None of the nine defendants could be reached for comment. Two U.S. residents in Louisiana and Minnesota and one Canadian did not have listed telephone numbers matching addresses where court summonses were sent. Two Russians, one Ukrainian, one Swede and one South African did not respond to emails sent to addresses listed in court documents. The Minnesota man, Charles Vraspir, is negotiating a settlement to the lawsuit, Minneapolis attorney Mick Spence said.
But in a letter to the North Carolina federal judge hearing one case, a Newark, Delaware, woman described one defendant as her 14-year-old son. Lauren Rogers said in the letter that the boy didn't modify "Fortnite," but instead obtained the tools from an easily accessible public web site that Epic Games should be suing instead. As a minor, the boy isn't able to agree to the terms and conditions of using the game, she said.
"They are using a 14 year old child as a scape goat (sic) to make an example of him," Rogers said. There was no answer at a number matching Lauren Rogers' address.
The Epic Games spokesman did not answer when asked whether the company knew the player it sued was a minor before filing its case. The lawsuit said the boy has used fake names to keep playing "Fortnite" despite being banned more than a dozen times and posting videos on YouTube showing himself using the illicit software and displaying links to a web site distributing the cheats.
"Epic is not okay with ongoing cheating or copyright infringement from anyone at any age," Chester said in an email. He didn't respond when asked whether the company has also sued web hosting or other companies used to distribute the cheating code, or how those targeted were identified.
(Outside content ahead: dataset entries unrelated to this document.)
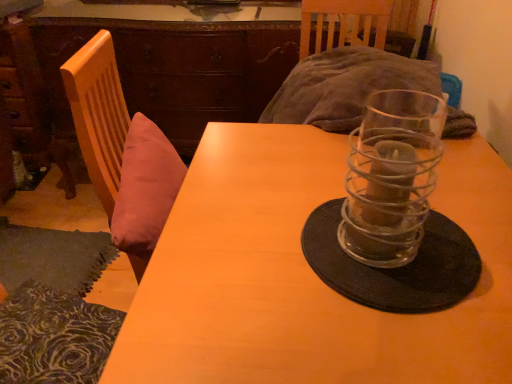 Question: Could black matte glass plate at center be considered to be inside wooden table at center?

Choices:
 (A) yes
 (B) no

Answer: (A)

Question: From the image's perspective, does wooden table at center appear higher than black matte glass plate at center?

Choices:
 (A) no
 (B) yes

Answer: (A)

Question: Does wooden table at center have a greater width compared to black matte glass plate at center?

Choices:
 (A) yes
 (B) no

Answer: (A)

Question: From a real-world perspective, is wooden table at center positioned under black matte glass plate at center based on gravity?

Choices:
 (A) no
 (B) yes

Answer: (B)

Question: Can you confirm if wooden table at center is taller than black matte glass plate at center?

Choices:
 (A) no
 (B) yes

Answer: (B)

Question: Are wooden table at center and black matte glass plate at center beside each other?

Choices:
 (A) no
 (B) yes

Answer: (A)

Question: Does black matte glass plate at center have a greater height compared to wooden table at center?

Choices:
 (A) yes
 (B) no

Answer: (B)

Question: Is black matte glass plate at center not within wooden table at center?

Choices:
 (A) yes
 (B) no

Answer: (B)

Question: Is black matte glass plate at center shorter than wooden table at center?

Choices:
 (A) yes
 (B) no

Answer: (A)

Question: From a real-world perspective, does black matte glass plate at center stand above wooden table at center?

Choices:
 (A) yes
 (B) no

Answer: (A)

Question: Is black matte glass plate at center positioned in front of wooden table at center?

Choices:
 (A) yes
 (B) no

Answer: (B)

Question: From a real-world perspective, is black matte glass plate at center located beneath wooden table at center?

Choices:
 (A) no
 (B) yes

Answer: (A)

Question: Is clear glass candle holder at center a part of black matte glass plate at center?

Choices:
 (A) yes
 (B) no

Answer: (B) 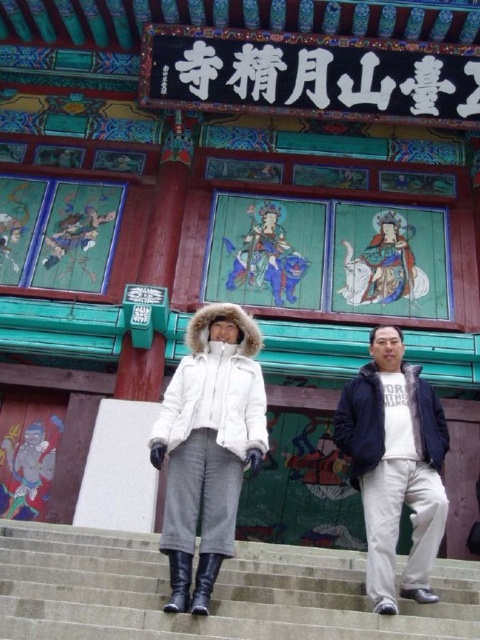 Question: Which is nearer to the gray concrete stairs at center?

Choices:
 (A) white cotton pants at right
 (B) white fur-trimmed coat at center

Answer: (B)

Question: Does gray concrete stairs at center lie behind white cotton pants at right?

Choices:
 (A) no
 (B) yes

Answer: (A)

Question: Can you confirm if white fur-trimmed coat at center is positioned above white cotton pants at right?

Choices:
 (A) yes
 (B) no

Answer: (A)

Question: Is the position of gray concrete stairs at center more distant than that of white fur-trimmed coat at center?

Choices:
 (A) no
 (B) yes

Answer: (A)

Question: Estimate the real-world distances between objects in this image. Which object is farther from the gray concrete stairs at center?

Choices:
 (A) white fur-trimmed coat at center
 (B) white cotton pants at right

Answer: (B)

Question: Estimate the real-world distances between objects in this image. Which object is farther from the white cotton pants at right?

Choices:
 (A) gray concrete stairs at center
 (B) white fur-trimmed coat at center

Answer: (A) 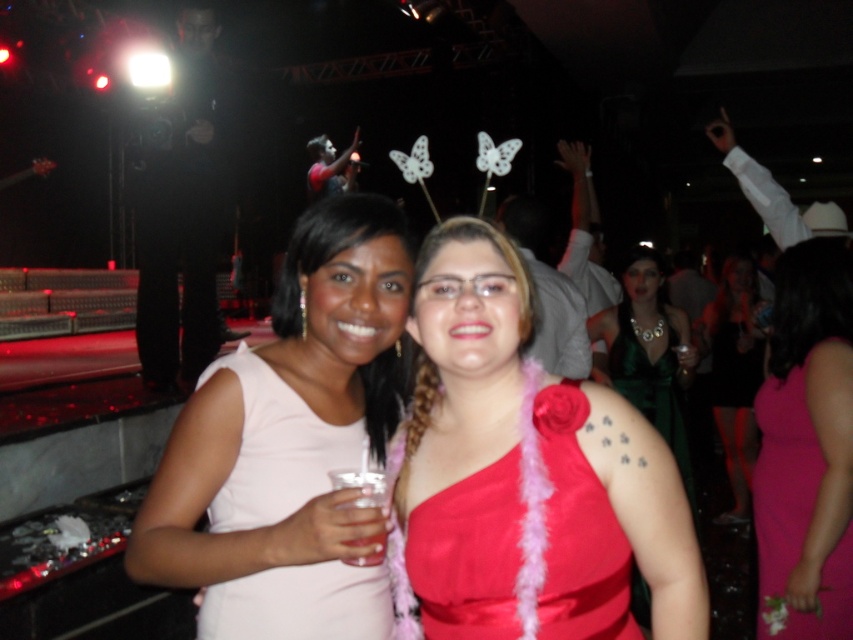 Question: Which of the following is the closest to the observer?

Choices:
 (A) matte white dress at center
 (B) matte green dress at center
 (C) satin dress at center
 (D) white matte dress at center

Answer: (A)

Question: From the image, what is the correct spatial relationship of satin red dress at center in relation to clear plastic cup at center?

Choices:
 (A) right
 (B) left

Answer: (A)

Question: Can you confirm if matte white dress at center is wider than green satin dress at center?

Choices:
 (A) no
 (B) yes

Answer: (A)

Question: Is pink satin dress at lower right closer to camera compared to clear plastic cup at center?

Choices:
 (A) yes
 (B) no

Answer: (B)

Question: Which object is the farthest from the pink satin dress at lower right?

Choices:
 (A) satin red dress at center
 (B) green satin dress at center
 (C) clear plastic cup at center
 (D) matte green dress at center

Answer: (D)

Question: Estimate the real-world distances between objects in this image. Which object is farther from the green satin dress at center?

Choices:
 (A) matte green dress at center
 (B) white matte dress at center
 (C) clear plastic cup at center

Answer: (C) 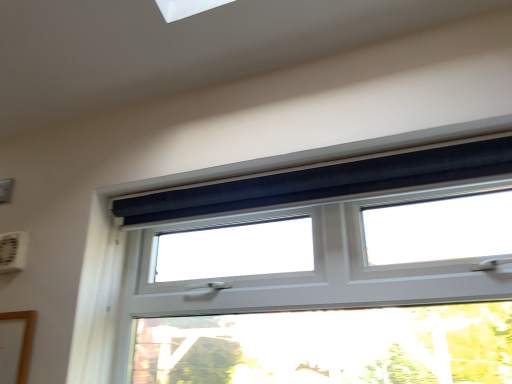 Measure the distance between point (1, 253) and camera.

Point (1, 253) and camera are 1.39 meters apart.

In order to face white plastic air conditioning unit at upper left, should I rotate leftwards or rightwards?

Rotate your view left by about 30.330°.

This screenshot has width=512, height=384. I want to click on white plastic air conditioning unit at upper left, so pyautogui.click(x=13, y=251).

This screenshot has width=512, height=384. What do you see at coordinates (13, 251) in the screenshot?
I see `white plastic air conditioning unit at upper left` at bounding box center [13, 251].

The image size is (512, 384). What are the coordinates of `black velvet curtain at upper center` in the screenshot? It's located at (323, 272).

Based on the photo, measure the distance between point (162,254) and camera.

A distance of 4.78 feet exists between point (162,254) and camera.

In order to face black velvet curtain at upper center, should I rotate leftwards or rightwards?

Rotate right and turn 5.885 degrees.

This screenshot has width=512, height=384. Describe the element at coordinates (323, 272) in the screenshot. I see `black velvet curtain at upper center` at that location.

Where is `white plastic air conditioning unit at upper left`? Image resolution: width=512 pixels, height=384 pixels. white plastic air conditioning unit at upper left is located at coordinates (13, 251).

Considering the positions of objects white plastic air conditioning unit at upper left and black velvet curtain at upper center in the image provided, who is more to the right, white plastic air conditioning unit at upper left or black velvet curtain at upper center?

From the viewer's perspective, black velvet curtain at upper center appears more on the right side.

Is white plastic air conditioning unit at upper left positioned in front of black velvet curtain at upper center?

No, white plastic air conditioning unit at upper left is further to the viewer.

Which point is more forward, [1,255] or [486,356]?

The point [486,356] is more forward.

From the image's perspective, who appears lower, white plastic air conditioning unit at upper left or black velvet curtain at upper center?

black velvet curtain at upper center is shown below in the image.

From a real-world perspective, which object rests below the other?

black velvet curtain at upper center, from a real-world perspective.

Which of these two, white plastic air conditioning unit at upper left or black velvet curtain at upper center, is wider?

With larger width is black velvet curtain at upper center.

In the scene shown: In terms of height, does white plastic air conditioning unit at upper left look taller or shorter compared to black velvet curtain at upper center?

Clearly, white plastic air conditioning unit at upper left is shorter compared to black velvet curtain at upper center.

Is white plastic air conditioning unit at upper left smaller than black velvet curtain at upper center?

Yes, white plastic air conditioning unit at upper left is smaller than black velvet curtain at upper center.

Choose the correct answer: Is white plastic air conditioning unit at upper left inside black velvet curtain at upper center or outside it?

white plastic air conditioning unit at upper left is located beyond the bounds of black velvet curtain at upper center.

Is the surface of white plastic air conditioning unit at upper left in direct contact with black velvet curtain at upper center?

white plastic air conditioning unit at upper left and black velvet curtain at upper center are not in contact.

Based on the photo, is white plastic air conditioning unit at upper left facing away from black velvet curtain at upper center?

white plastic air conditioning unit at upper left is not turned away from black velvet curtain at upper center.

Could you measure the distance between white plastic air conditioning unit at upper left and black velvet curtain at upper center?

They are 33.80 inches apart.

The width and height of the screenshot is (512, 384). I want to click on window below the white plastic air conditioning unit at upper left (from the image's perspective), so click(x=323, y=272).

Is black velvet curtain at upper center to the left or to the right of white plastic air conditioning unit at upper left in the image?

Based on their positions, black velvet curtain at upper center is located to the right of white plastic air conditioning unit at upper left.

In the scene shown: Which object is further away from the camera, black velvet curtain at upper center or white plastic air conditioning unit at upper left?

white plastic air conditioning unit at upper left is further from the camera.

Which is behind, point (248, 355) or point (23, 249)?

The point (23, 249) is farther.

From the image's perspective, is black velvet curtain at upper center located above or below white plastic air conditioning unit at upper left?

Based on their image positions, black velvet curtain at upper center is located beneath white plastic air conditioning unit at upper left.

From a real-world perspective, is black velvet curtain at upper center physically below white plastic air conditioning unit at upper left?

Yes, from a real-world perspective, black velvet curtain at upper center is below white plastic air conditioning unit at upper left.

Considering the sizes of objects black velvet curtain at upper center and white plastic air conditioning unit at upper left in the image provided, who is thinner, black velvet curtain at upper center or white plastic air conditioning unit at upper left?

white plastic air conditioning unit at upper left is thinner.

Does black velvet curtain at upper center have a lesser height compared to white plastic air conditioning unit at upper left?

Incorrect, the height of black velvet curtain at upper center does not fall short of that of white plastic air conditioning unit at upper left.

Who is bigger, black velvet curtain at upper center or white plastic air conditioning unit at upper left?

black velvet curtain at upper center is bigger.

Is white plastic air conditioning unit at upper left located within black velvet curtain at upper center?

No, white plastic air conditioning unit at upper left is not surrounded by black velvet curtain at upper center.

Are black velvet curtain at upper center and white plastic air conditioning unit at upper left located far from each other?

No, black velvet curtain at upper center is in close proximity to white plastic air conditioning unit at upper left.

Is black velvet curtain at upper center facing towards white plastic air conditioning unit at upper left?

No, black velvet curtain at upper center is not turned towards white plastic air conditioning unit at upper left.

You are a GUI agent. You are given a task and a screenshot of the screen. Output one action in this format:
    pyautogui.click(x=<x>, y=<y>)
    Task: Click on the air conditioning above the black velvet curtain at upper center (from the image's perspective)
    The width and height of the screenshot is (512, 384).
    Given the screenshot: What is the action you would take?
    pyautogui.click(x=13, y=251)

Find the location of `air conditioning lying above the black velvet curtain at upper center (from the image's perspective)`. air conditioning lying above the black velvet curtain at upper center (from the image's perspective) is located at coordinates (13, 251).

At what (x,y) coordinates should I click in order to perform the action: click on air conditioning behind the black velvet curtain at upper center. Please return your answer as a coordinate pair (x, y). Image resolution: width=512 pixels, height=384 pixels. Looking at the image, I should click on (13, 251). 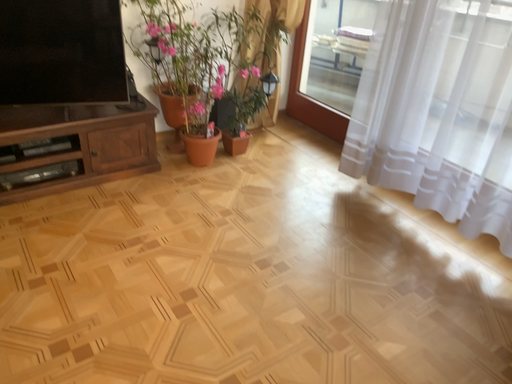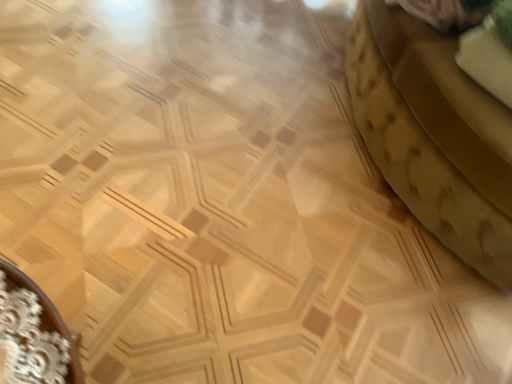 Question: How did the camera likely rotate when shooting the video?

Choices:
 (A) rotated upward
 (B) rotated downward

Answer: (B) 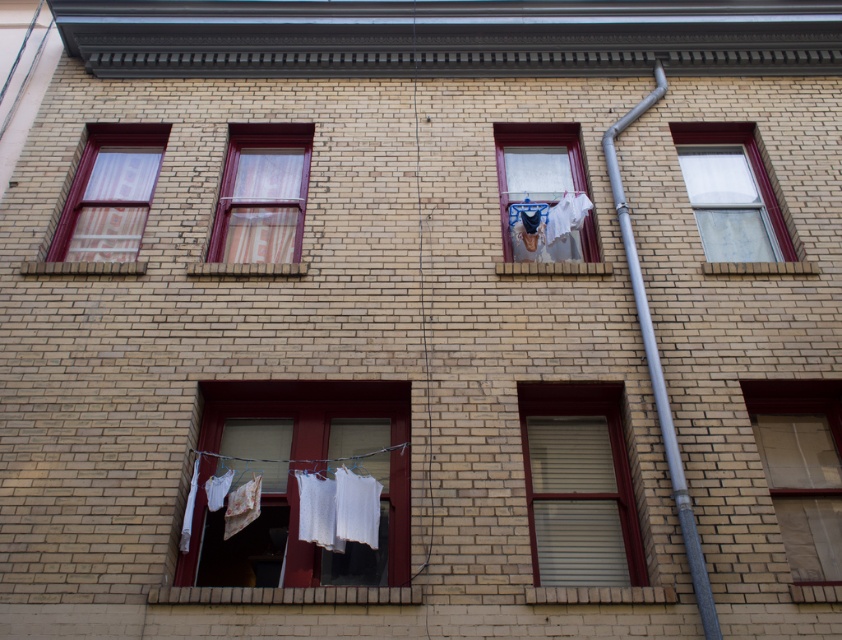 Is the position of white sheer curtain at center more distant than that of striped fabric window at center?

That is True.

Is white sheer curtain at center smaller than striped fabric window at center?

No, white sheer curtain at center is not smaller than striped fabric window at center.

Where is `white sheer curtain at center`? This screenshot has width=842, height=640. white sheer curtain at center is located at coordinates (542, 193).

Can you confirm if white fabric at lower center is positioned above matte glass window at lower right?

Incorrect, white fabric at lower center is not positioned above matte glass window at lower right.

Which is behind, point (216, 422) or point (803, 598)?

Point (216, 422)

At what (x,y) coordinates should I click in order to perform the action: click on white fabric at lower center. Please return your answer as a coordinate pair (x, y). The width and height of the screenshot is (842, 640). Looking at the image, I should click on (296, 481).

Between matte glass window at center and matte glass window at lower right, which one has less height?

Standing shorter between the two is matte glass window at lower right.

In order to click on matte glass window at center in this screenshot , I will do `click(578, 484)`.

Who is more distant from viewer, (578, 422) or (758, 449)?

The point (578, 422) is behind.

This screenshot has width=842, height=640. Identify the location of matte glass window at center. (578, 484). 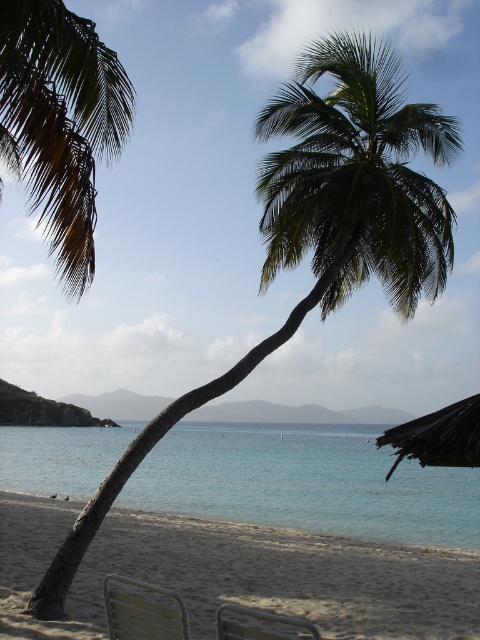 Question: Can you confirm if sandy beige at lower left is positioned above dark brown wooden umbrella at lower right?

Choices:
 (A) no
 (B) yes

Answer: (A)

Question: Which point is closer to the camera?

Choices:
 (A) clear blue water at lower center
 (B) metallic silver beach chair at lower center
 (C) metallic silver chair at lower center

Answer: (C)

Question: Which of the following is the closest to the observer?

Choices:
 (A) brown/dry palm tree at upper left
 (B) dark brown wooden umbrella at lower right
 (C) metallic silver chair at lower center
 (D) sandy beige at lower left

Answer: (C)

Question: Considering the real-world distances, which object is farthest from the dark brown wooden umbrella at lower right?

Choices:
 (A) clear blue water at lower center
 (B) metallic silver beach chair at lower center
 (C) metallic silver chair at lower center

Answer: (A)

Question: Can you confirm if clear blue water at lower center is thinner than dark brown wooden umbrella at lower right?

Choices:
 (A) yes
 (B) no

Answer: (B)

Question: Is sandy beige at lower left wider than clear blue water at lower center?

Choices:
 (A) no
 (B) yes

Answer: (A)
A 1990s-era update to federal copyright law sets up procedures where companies can demand that online service providers like YouTube remove material that violates the companies' rights. The person or company that posted the challenged material can counter with a statement that the material isn't illegal. But it's largely unknown that challenging the takedown notice can give U.S. courts jurisdiction over foreign residents in the dispute, said Xuan-Thao Nguyen, who teaches intellectual property law at Indiana University.
Greene said the video-gaming lawsuits remind him of the 1990s, when music licensing organizations aggressively enforced copyrights, even for campfire sing-alongs.
"I think legally they were right but the backlash against them was enormous," Greene said. Video-game makers "have to be careful from a public relations standpoint that, yeah, they might win the battle but they could lose the war."